Set down every record below exactly as written, but leave out the pictures.

* [Entries shown]
+++

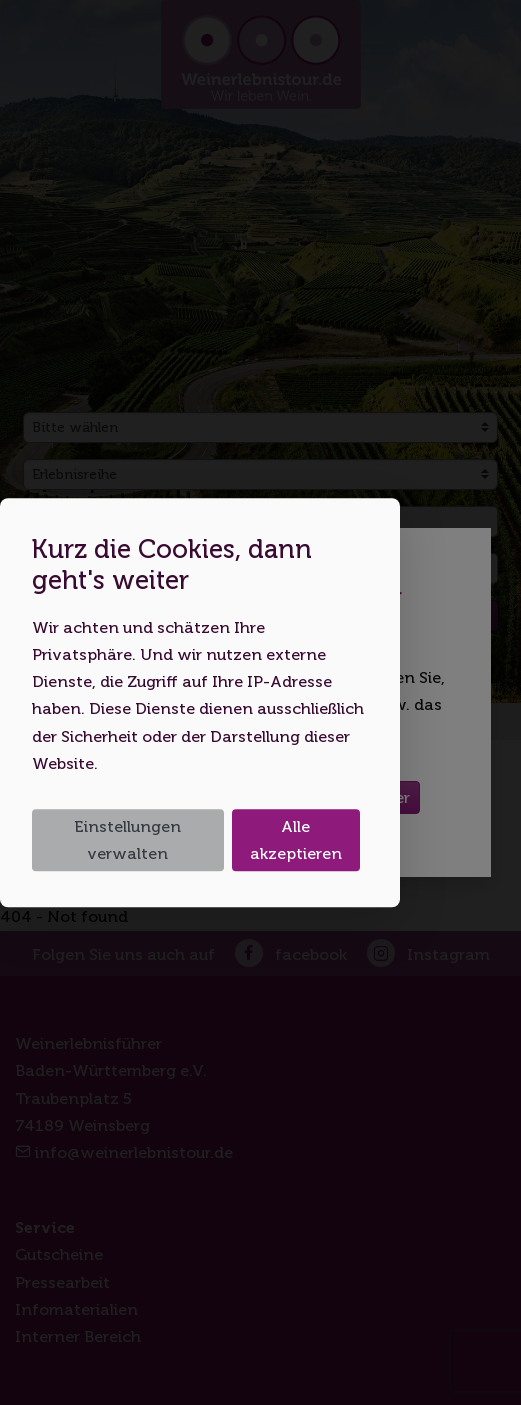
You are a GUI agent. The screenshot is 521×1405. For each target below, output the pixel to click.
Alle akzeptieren (296, 840)
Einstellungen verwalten (127, 840)
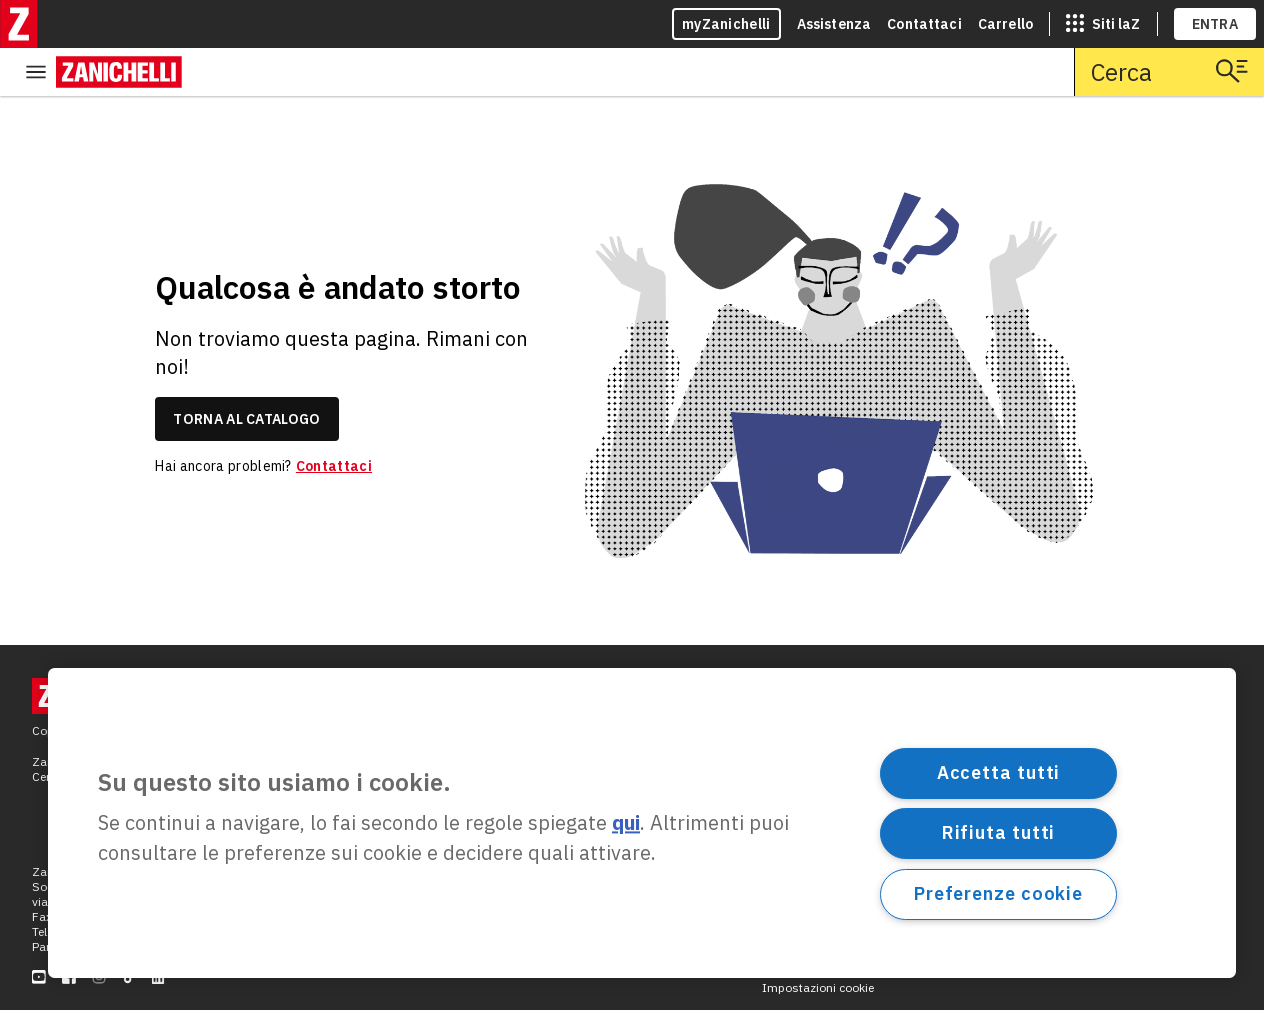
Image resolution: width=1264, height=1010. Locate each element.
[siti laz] (1103, 24)
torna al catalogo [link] (246, 371)
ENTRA (1215, 24)
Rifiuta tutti (999, 832)
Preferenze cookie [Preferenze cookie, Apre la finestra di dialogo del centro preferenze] (998, 893)
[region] (642, 823)
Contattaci (924, 24)
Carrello (1005, 24)
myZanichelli (726, 24)
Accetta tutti (999, 772)
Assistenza (834, 24)
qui (626, 823)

+++

* [Solution to the problem]
You are a GUI agent. The screenshot is 521×1405. For each target below, output the pixel to click.
Alle akzeptieren (296, 840)
Einstellungen verwalten (127, 840)
Image resolution: width=1264, height=1010. Locate each element.
[siti laz] (1103, 24)
torna al catalogo [link] (246, 371)
ENTRA (1215, 24)
Rifiuta tutti (999, 832)
Preferenze cookie [Preferenze cookie, Apre la finestra di dialogo del centro preferenze] (998, 893)
[region] (642, 823)
Contattaci (924, 24)
Carrello (1005, 24)
myZanichelli (726, 24)
Accetta tutti (999, 772)
Assistenza (834, 24)
qui (626, 823)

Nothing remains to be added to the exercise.